SOGGETTO: P. Fonda – D. Hopper – T. Southern
DIRETTORE DELLA FOTOGRAFIA: Laszlo Kovacs
MUSICHE: Steppenwolf
PRODUTTORE ASSOCIATO: W. Hayward
PRODUTTORE ESECUTIVO: B. Schneider
PRODOTTO DA: P. Fonda

CON: P. Fonda – D. Hopper – J. Nicholson


Il contesto sociale negli Stati Uniti degli anni 60 era profondamente mutato, rispetto ai parametri che avevano scandito, dalla nascita fino ad allora, l’esistenza del cinema classico hollywoodiano. Altro era il pubblico. Altre le condizioni politiche e la consapevolezza delle contraddizioni dello stato. Altre le prospettive della nuova generazione di registi, convinti (grazie anche alla grande influenza del cinema d’autore europeo) di essere artisti non sottoposti alla volontà ed allo strapotere delle produzioni. Così anche il cinema americano iniziò a mutare. In questo quadro easy rider è un film “manifesto” sia per i contenuti che per le tecniche usate.
Raccontando la storia di due hippies, Billy (Hopper) e Wyatt (Fonda) che attraversano l’America per giungere al carnevale di New Orleans, il film si fa portavoce di protagonisti alternativi; eroi che sono anti-eroi. Essendo un road-movie, infatti, si riallaccia direttamente al genere western (ne mantiene gli scenari e le ambientazioni), ma lo sovverte e lo sconvolge dall’interno. Intanto il viaggio è verso est e non verso ovest. È compiuto con la moto e non con il cavallo (è indicativa, in questo senso, la scena della riparazione della ruota contemporanea alla ferratura del cavallo).

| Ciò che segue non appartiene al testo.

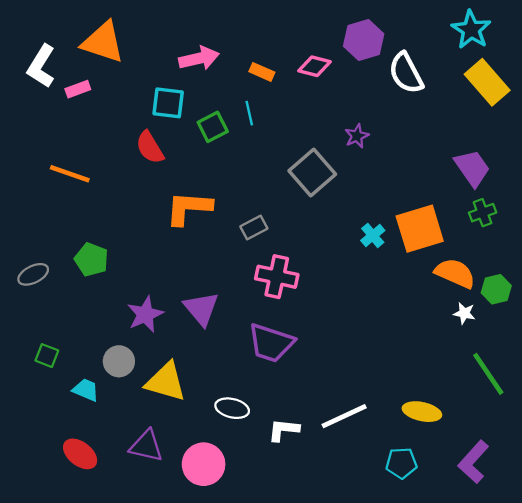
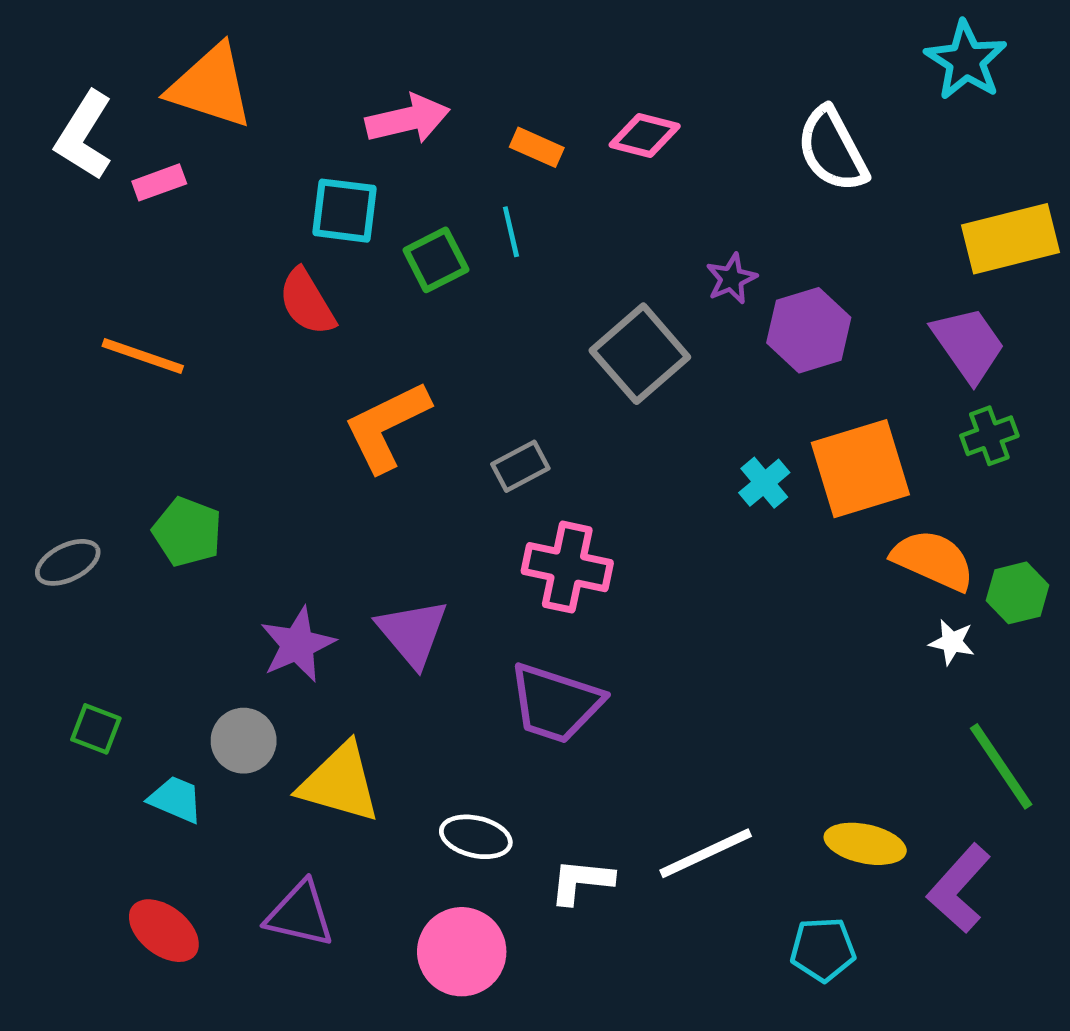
purple hexagon: (364, 40) -> (809, 330), moved
yellow rectangle: (487, 82) -> (1011, 239), moved, turned -63
orange L-shape: (189, 208) -> (387, 426), turned -30
purple L-shape: (473, 462) -> (959, 888), moved
pink circle: (204, 464) -> (462, 952), moved

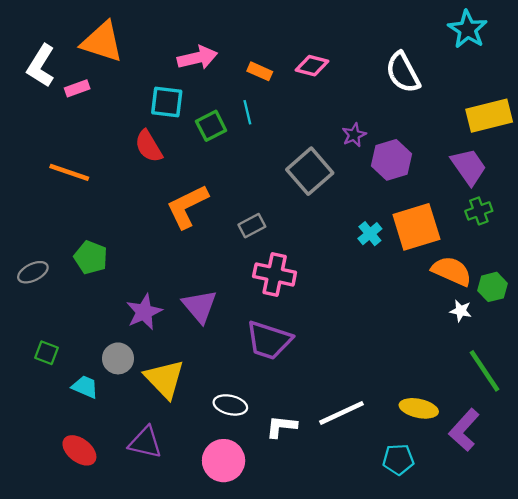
yellow triangle: (340, 783) -> (165, 379), turned 30

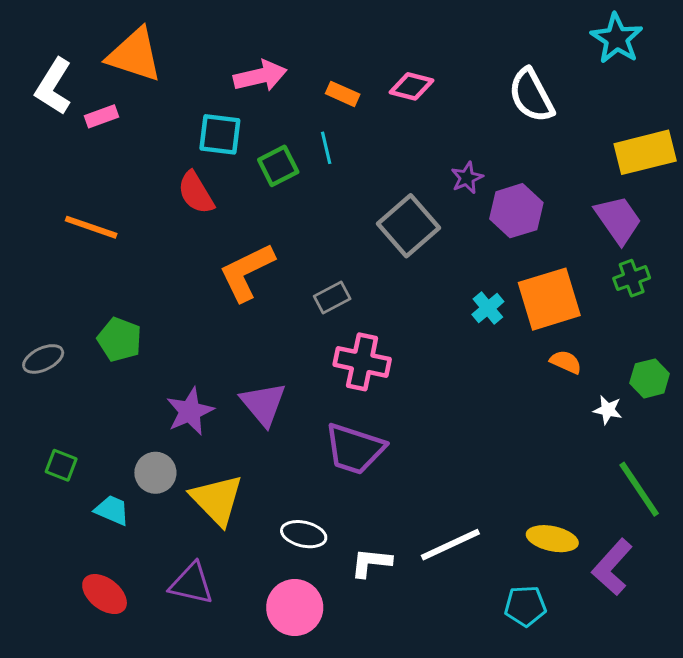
orange semicircle: (452, 271) -> (566, 362), moved, size x0.6

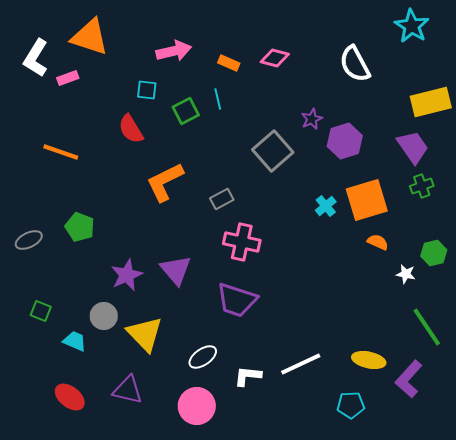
cyan square: (220, 134) -> (147, 90), size x0.7
white ellipse: (304, 534) -> (203, 357), turned -48

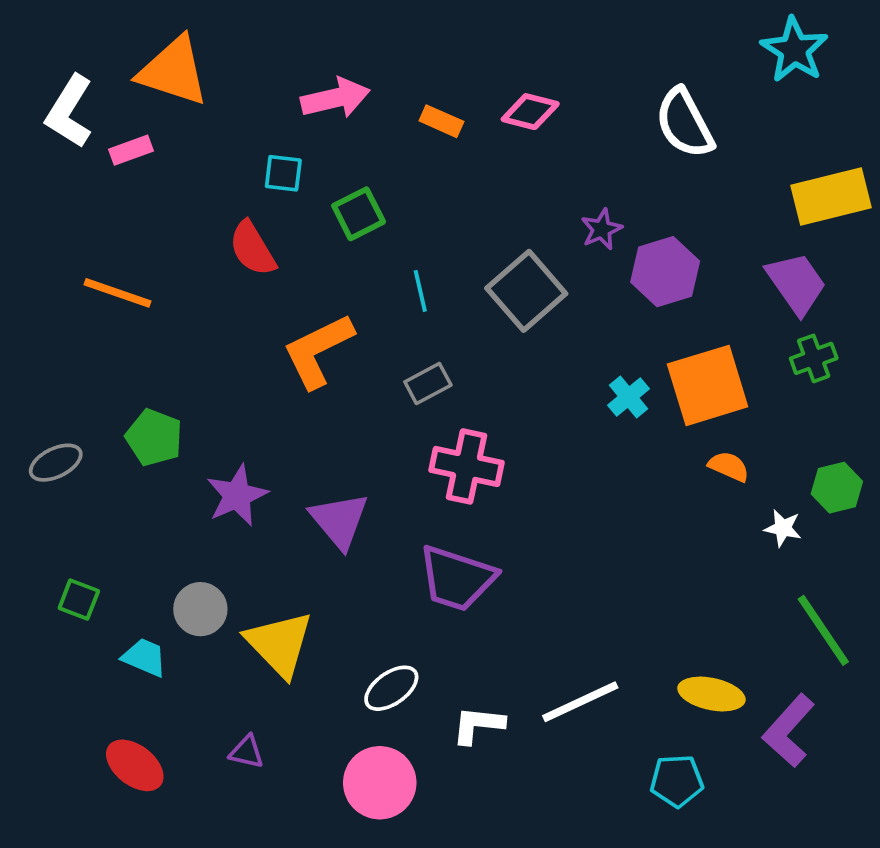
cyan line: (218, 99) -> (420, 291), moved
purple star: (127, 275) -> (237, 495), moved
purple triangle: (128, 390) -> (247, 752), size x0.6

È scandito non da atti di coraggio ma dalla ricerca della libertà. L’uso di droghe (ne compaiono esplicitamente almeno tre tipi: cocaina nelle scene iniziali, marijuana durante tutto il film e LSD) è mostrato, esibito, messo in una luce più realistica e matura rispetto ai vecchi canoni. Dirà Hopper: “era la prima volta che si fumava marijuana sullo schermo senza che qualcuno finisse per uccidere un gruppo di baby sitter”(intervista a “monthly film bulletin”, 1982). E proprio questo vuole essere il senso del film: “era la prima volta che dei cattivi ragazzi apparivano quasi umani”(Hopper, intervista sopra citata). Anche l’uso della musica rock è centrale in tale contesto. Si tratta della musica della controcultura (The Band, The Birds, Steppenwolf, Jimi Hendix) e sottolinea l’esistenza di tutto un mondo che non si riconosce più nell’America razzista, perbenista e benpensante visibile in più punti del film. La scena del bar, l’aggressione mentre i giovani dormono, il finale. La comune hippies nella quale Billy e Wyatt mangiano è la prova visibile di quel mondo, non privo, certo, di contraddizioni e problemi. E infatti l’America che giudica dai capelli e dai vestiti avrà la meglio sull’utopia di chi pensa che una società più evoluta non avrà né guerre e né capi (la società aliena di cui parla Nicholson la notte prima di essere ucciso a bastonate). Tanto nel film quanto nella storia. La vicenda dei due “cavalieri calmi” si conclude tragicamente. Saranno uccisi dall’ottusità di una società che non può capirli e accettarli.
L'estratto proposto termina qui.